Travis Scott 'devastated' after eight dead and several injured in crowd surge during his set

ITV News Correspondent Robert Moore reports on the worst US concert disaster in nearly two decades

A 14 and 16-year-old are among eight people who died at a Texas music festival as the crowd surged toward the stage during a performance by rapper Travis Scott.

The tragedy unfolded on Friday at Astroworld, a two-day event in Houston, Texas, with an estimated 50,000 people in attendance - the second day of the festival has been cancelled.

When Scott emerged on stage, the crowd pushed forward and people started to get crushed.

Mayor Sylvester Turner said the victims are aged 14, 16, two 21-year-olds, two 23-year-olds, 27 and the age of the eighth victim is unknown.

He said 25 people were taken to hospital, and 13 people are still in hospital, including five under the age of 18.

He called the disaster “a tragedy on many different levels” and said it was too early to draw conclusions about what went wrong.

“It may well be that this tragedy is the result of unpredictable events, of circumstances coming together that couldn’t possibly have been avoided,” said Judge Lina Hidalgo, Harris County’s top elected official.

“But until we determine that, I will ask the tough questions.”

Scott said he was "absolutely devastated by what took place last night"

He pledged to give Houston police department his "total support" and work "together with the Houston community to heal and support the families in need.”

Travis Scott continued performing his set at Astroworld while crowds surged to the stage. Credit: AP

Experts who have studied deaths caused by crowd surges say they are often a result of density – too many people packed into a small space.

The crowd is often running either away from a perceived threat or toward something they want, such as a performer, before hitting a barrier.

People in the Houston crowd reported lots of pushing and shoving during the performances leading up to Scott’s set.

Then when Scott took the stage, the crowd seemed to rush to the front, trying to get closer to the stage, said Nick Johnson, a high school pupil who was at the concert with friends.

“Everyone was passing out around you, and everyone was trying to help each other. But you just couldn’t move. You couldn’t do anything. You can’t even pick your arms up,” he said. “It just got worse and worse.”

He said fans started to crush each other, and people started screaming. He said it felt like 100C in the crowd.
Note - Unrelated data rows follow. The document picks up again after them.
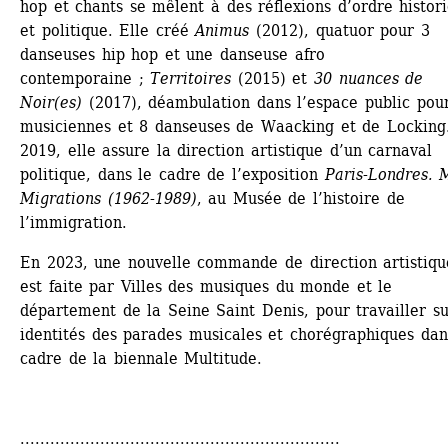
hop et chants se mêlent à des réflexions d’ordre histori
et politique. Elle créé 
Animus
(2012), quatuor pour 3 
danseuses hip hop et une danseuse afro 
contemporaine ; 
Territoires 
(2015) et 
30 nuances de 
Noir(es)
(2017), déambulation dans l’espace public pour
musiciennes et 8 danseuses de Waacking et de Locking.
2019, elle assure la direction artistique d’un carnaval 
politique, dans le cadre de l’exposition 
Paris-Londres. M
Migrations (1962-1989)
, au Musée de l’histoire de 
l’immigration.
En 2023, une nouvelle commande de direction artistique
est faite par Villes des musiques du monde et le 
département de la Seine Saint Denis, pour travailler sur
identités des parades musicales et chorégraphiques dans
cadre de la biennale Multitude.
................................................................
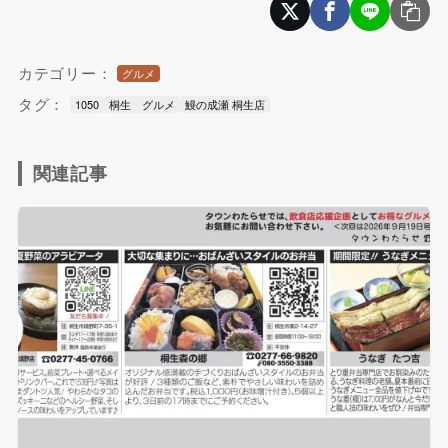
カテゴリー：
グルメ
タグ：
1050
桐生 グルメ
鰻の成瀬 桐生店
関連記事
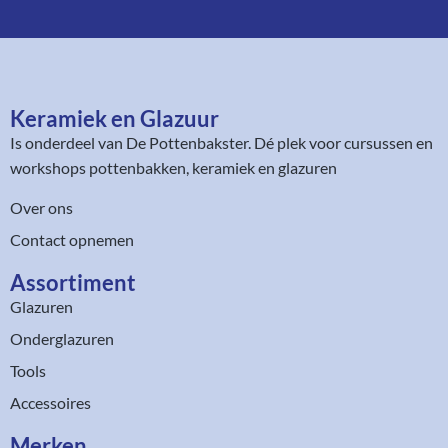
Keramiek en Glazuur​
Is onderdeel van
De Pottenbakster
. Dé plek voor cursussen en
workshops pottenbakken, keramiek en glazuren
Over ons
Contact opnemen
Assortiment​
Glazuren
Onderglazuren
Tools
Accessoires
Merken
Scott seemed to be aware that something was going on in the crowd, but he might not have understood the severity of the situation, Johnson said.

On video posted to social media, Scott could be seen stopping the concert at one point and asking for aid for someone in the audience: “Security, somebody help real quick.”

Houston Police executive assistant Chief Larry Satterwhite, who was near the front of the crowd, said the surge “happened all at once”.

“Suddenly we had several people down on the ground, experiencing some type of cardiac arrest or some type of medical episode,” Satterwhite said. “And so we immediately started doing CPR and moving people right then.”

Satterwhite said promoters quickly agreed to end the event “in the interest of public safety”.

Concertgoer Niaara Goods said as soon as Scott jumped on stage "it was like an energy took over and everything went haywire".

“All of a sudden, your ribs are being crushed. You have someone’s arm in your neck. You’re trying to breathe, but you can’t," she said.

Another concertgoer, Gerardo Abad-Garcia, said he was pressed so tightly into the crowd that he could not move his arms off his chest.

The crowd watches as Travis Scott performs Credit: Jamaal Ellis/Houston Chronicle/AP

During Toliver’s performance, which came before Scott’s appearance, he started getting concerned for his safety.

“I just couldn’t breathe. I was being compressed,” he said. A security guard helped him and others climb a fence and get out.

He described the crowd during Scott’s set as a wave that was “going forward and backward”.

Some people lost their shoes, and the ground was littered with clothing and rubbish. He said some people tried to help those who were passed out on the ground, while other concertgoers seemed to ignore them and continued watching the show.

Scott, 29, one of music’s biggest young stars, founded the Astroworld Festival in 2018.

He is from Houston and has been nominated for eight Grammy Awards. He has a three-year-old daughter with reality start Kylie Jenner, who announced in September that she is pregnant with their second child.

The deadly surge caused the most deaths at a US concert since the 2003 Station nightclub fire that killed 100 people in Rhode Island. Eleven people died and about two dozen were injured in 1979 at a concert for The Who as thousands of fans tried to get into Cincinnati’s riverfront coliseum.